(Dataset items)
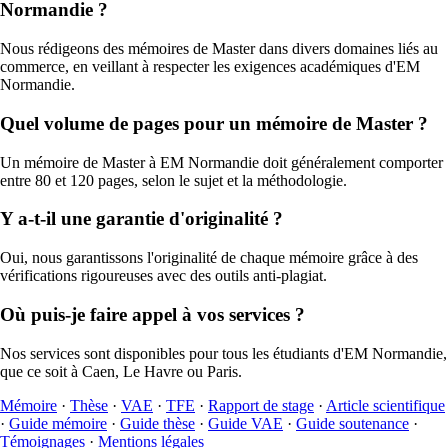
Normandie ?
Nous rédigeons des mémoires de Master dans divers domaines liés au
commerce, en veillant à respecter les exigences académiques d'EM
Normandie.
Quel volume de pages pour un mémoire de Master ?
Un mémoire de Master à EM Normandie doit généralement comporter
entre 80 et 120 pages, selon le sujet et la méthodologie.
Y a-t-il une garantie d'originalité ?
Oui, nous garantissons l'originalité de chaque mémoire grâce à des
vérifications rigoureuses avec des outils anti-plagiat.
Où puis-je faire appel à vos services ?
Nos services sont disponibles pour tous les étudiants d'EM Normandie,
que ce soit à Caen, Le Havre ou Paris.
Mémoire
·
Thèse
·
VAE
·
TFE
·
Rapport de stage
·
Article scientifique
·
Guide mémoire
·
Guide thèse
·
Guide VAE
·
Guide soutenance
·
Témoignages
·
Mentions légales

**TASK INSTRUCTIONS:**
Could you find every line in the records above that has the string "services" and copy it?

**EXERCISE OUTPUT:**
Où puis-je faire appel à vos services ?
Nos services sont disponibles pour tous les étudiants d'EM Normandie,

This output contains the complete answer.